The building materials and cement giant has already suggested that its 2015 spend and deal flow will not be contained to its proposed €6.5bn purchase of certain assets being disposed of to allow for the merger of European cement titans Holcim and Lafarge.
Speaking after the group’s AGM yesterday, CRH chief executive Albert Manifold said the acquisitions pipeline is better than it has been for some time and is currently “very strong”.
Mr Manifold said that CRH has a €1bn US deal “on its desk” right now, with another €700m European transaction being considered. However, he added that the company typically only concludes around one in 10 deals on its radar at any given time.

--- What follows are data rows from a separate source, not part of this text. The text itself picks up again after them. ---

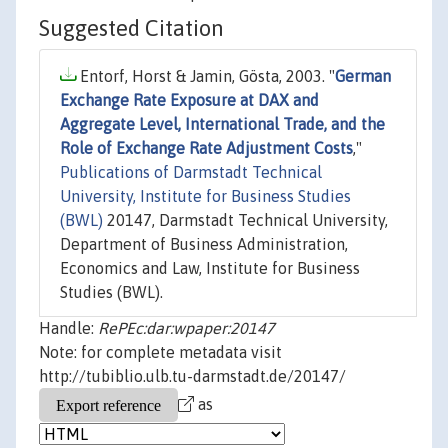
Suggested Citation
Entorf, Horst & Jamin, Gösta, 2003. "
German
Exchange Rate Exposure at DAX and
Aggregate Level, International Trade, and the
Role of Exchange Rate Adjustment Costs
,"
Publications of Darmstadt Technical
University, Institute for Business Studies
(BWL)
20147, Darmstadt Technical University,
Department of Business Administration,
Economics and Law, Institute for Business
Studies (BWL).
Handle:
RePEc:dar:wpaper:20147
Note: for complete metadata visit
http://tubiblio.ulb.tu-darmstadt.de/20147/
as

In a trading update earlier this week, CRH said that it spent €45m on six investments during the first four months of this year.

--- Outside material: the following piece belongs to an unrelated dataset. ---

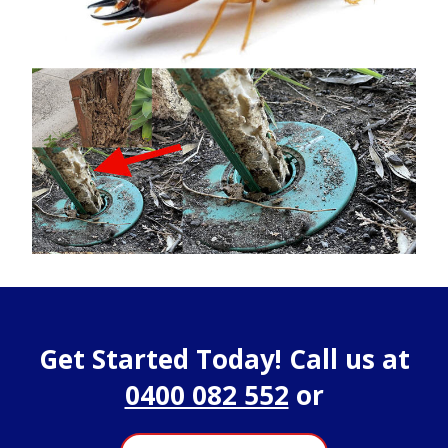
Get Started Today! Call us at
0400 082 552
or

Later today, shareholders in Swiss-based Holcim will vote on its merger with France’s Lafarge. The vote is key for CRH’s plans, as a 75% voter approval rate is needed. Lafarge shareholders still need to vote on the issue, but a lower approval rate is required. CRH has already gained shareholder and regulatory approval for its element of the deal.
If successful, CRH expects to conclude its takeover of the assets by mid-July. Part of the deal will be new assets in the Philippines, which will grow its Asian business considerably. Next year, the group plans to repackage its growing Asian operations into a separate grouped entity. Mr Manifold yesterday expressed confidence that the Holcim move will be approved, saying all signals seem to be positive.
Meanwhile, CRH yesterday repeated its claim that last year’s initial findings by Switzerland’s competition commission that the group’s subsidiaries there breached competition law and should pay fines of €98m are “fundamentally ill-founded and unjustified”. The Commission is due to return a final recommendation before the end of June, after which CRH has the chance to appeal.
Yesterday’s AGM also saw CRH’s board criticised for investing in Israel, where the group is a 25% shareholder in cement firm Mashav, whose product has been used to build the wall dividing Palestine and Israel.
When asked if a sale of the stake was planned, chairman Nicky Hartery said the group never discusses specific divestment targets. However, he said CRH recognises the political and humanitarian challenges in the region, and noted that Mashav’s largest customer is the Palestinian Services Company and said, as a shareholder, CRH exerts influence on Mashav to meet international business standards.